Jon Heidenreich (born June 28, 1972) is an American professional wrestler, better known simply as Heidenreich. He is best known for his tenure with World Wrestling Entertainment, where he was a one time WWE Tag Team Champion with Road Warrior Animal as a part of the new Legion of Doom.

American football career[edit]

Prior to professional wrestling, Heidenreich played American football and in 1992, he was a member of the Washington Redskins, winners of that year's Super Bowl.[4] He played as an offensive lineman for two seasons (1994 and 1995) in the Canadian Football League for the Shreveport Pirates before playing for the Texas Terror of the Arena Football League (AFL) in 1996 and the Frankfurt Galaxy of NFL Europa in 1997.[2] Though he was signed by several National Football League (NFL) teams (New Orleans, Atlanta, and Washington), he never played an NFL league game due to getting cut in training camp.[2] As such, he does not appear on any NFL team's historical roster. Heidenreich's son, Jasper Heidenreich is currently signed to WWE.

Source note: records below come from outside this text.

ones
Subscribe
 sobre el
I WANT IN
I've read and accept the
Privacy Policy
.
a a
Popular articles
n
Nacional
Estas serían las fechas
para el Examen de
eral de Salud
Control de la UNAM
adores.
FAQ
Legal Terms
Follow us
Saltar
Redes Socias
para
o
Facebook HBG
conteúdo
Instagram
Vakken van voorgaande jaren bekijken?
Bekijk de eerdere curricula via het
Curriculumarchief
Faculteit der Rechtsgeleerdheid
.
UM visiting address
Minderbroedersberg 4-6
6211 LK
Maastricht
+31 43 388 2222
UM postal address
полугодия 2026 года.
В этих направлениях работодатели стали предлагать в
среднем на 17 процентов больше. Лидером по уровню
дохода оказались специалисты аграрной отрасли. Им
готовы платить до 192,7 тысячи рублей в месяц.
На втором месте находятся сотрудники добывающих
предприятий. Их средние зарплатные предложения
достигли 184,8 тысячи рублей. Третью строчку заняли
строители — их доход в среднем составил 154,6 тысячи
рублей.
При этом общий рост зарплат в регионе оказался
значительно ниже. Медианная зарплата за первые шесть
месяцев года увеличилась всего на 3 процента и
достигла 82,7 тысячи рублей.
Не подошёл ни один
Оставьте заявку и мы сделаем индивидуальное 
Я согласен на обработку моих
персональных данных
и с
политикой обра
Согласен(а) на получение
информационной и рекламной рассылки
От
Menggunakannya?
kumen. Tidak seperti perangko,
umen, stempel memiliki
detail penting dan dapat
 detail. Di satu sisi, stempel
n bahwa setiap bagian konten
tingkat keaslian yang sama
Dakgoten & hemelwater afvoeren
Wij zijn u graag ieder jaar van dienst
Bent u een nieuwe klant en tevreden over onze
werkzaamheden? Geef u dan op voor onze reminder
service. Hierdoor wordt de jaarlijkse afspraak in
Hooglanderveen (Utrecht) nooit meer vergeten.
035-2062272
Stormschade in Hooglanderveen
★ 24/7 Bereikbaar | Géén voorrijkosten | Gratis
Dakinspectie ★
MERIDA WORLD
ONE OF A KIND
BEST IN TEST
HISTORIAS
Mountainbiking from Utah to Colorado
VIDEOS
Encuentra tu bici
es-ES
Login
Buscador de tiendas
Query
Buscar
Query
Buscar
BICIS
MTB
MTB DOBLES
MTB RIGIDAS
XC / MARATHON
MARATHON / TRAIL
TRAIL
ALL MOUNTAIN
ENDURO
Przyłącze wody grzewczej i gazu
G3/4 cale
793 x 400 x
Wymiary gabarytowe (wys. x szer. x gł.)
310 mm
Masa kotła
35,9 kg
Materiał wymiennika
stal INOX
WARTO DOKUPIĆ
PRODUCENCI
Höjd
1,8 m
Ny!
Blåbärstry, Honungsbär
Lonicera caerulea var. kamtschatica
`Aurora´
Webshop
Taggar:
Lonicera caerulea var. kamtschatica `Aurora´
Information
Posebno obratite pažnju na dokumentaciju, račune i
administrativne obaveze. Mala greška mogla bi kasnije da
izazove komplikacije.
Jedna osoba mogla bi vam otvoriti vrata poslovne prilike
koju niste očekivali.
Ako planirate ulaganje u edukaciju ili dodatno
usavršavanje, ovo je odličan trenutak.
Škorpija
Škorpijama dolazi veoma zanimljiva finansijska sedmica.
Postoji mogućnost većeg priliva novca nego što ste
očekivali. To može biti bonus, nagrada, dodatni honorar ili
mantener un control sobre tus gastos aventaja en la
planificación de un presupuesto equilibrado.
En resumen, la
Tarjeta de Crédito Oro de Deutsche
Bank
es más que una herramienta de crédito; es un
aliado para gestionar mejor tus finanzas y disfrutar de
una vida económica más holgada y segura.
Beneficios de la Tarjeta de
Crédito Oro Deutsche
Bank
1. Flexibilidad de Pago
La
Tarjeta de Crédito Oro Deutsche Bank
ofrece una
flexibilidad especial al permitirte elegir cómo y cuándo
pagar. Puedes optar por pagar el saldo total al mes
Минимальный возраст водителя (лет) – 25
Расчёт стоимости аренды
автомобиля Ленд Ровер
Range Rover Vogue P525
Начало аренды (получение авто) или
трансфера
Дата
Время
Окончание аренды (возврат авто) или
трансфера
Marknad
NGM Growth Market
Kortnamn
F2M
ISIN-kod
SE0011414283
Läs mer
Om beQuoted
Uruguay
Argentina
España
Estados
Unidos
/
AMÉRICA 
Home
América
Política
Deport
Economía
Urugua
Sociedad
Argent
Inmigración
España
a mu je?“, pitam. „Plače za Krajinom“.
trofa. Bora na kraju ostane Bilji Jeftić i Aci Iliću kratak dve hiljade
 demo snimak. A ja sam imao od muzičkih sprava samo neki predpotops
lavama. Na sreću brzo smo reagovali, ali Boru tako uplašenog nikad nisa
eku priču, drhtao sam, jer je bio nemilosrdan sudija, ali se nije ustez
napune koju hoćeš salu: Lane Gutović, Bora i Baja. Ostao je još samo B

Professional wrestling career[edit]

Heidenreich began training at California-based Ultimate Pro Wrestling before he was first signed to a World Wrestling Federation developmental contract in 2001 after he impressed Bruce Prichard.[4] After being released from the WWF, he wrestled in Japan's Pro Wrestling ZERO1-MAX promotion, where he won the NWA Intercontinental Tag Team Championship with Nathan Jones and impressed WWE scouts, who re-signed him in 2003.[4]

World Wrestling Entertainment (2003–2006)[edit]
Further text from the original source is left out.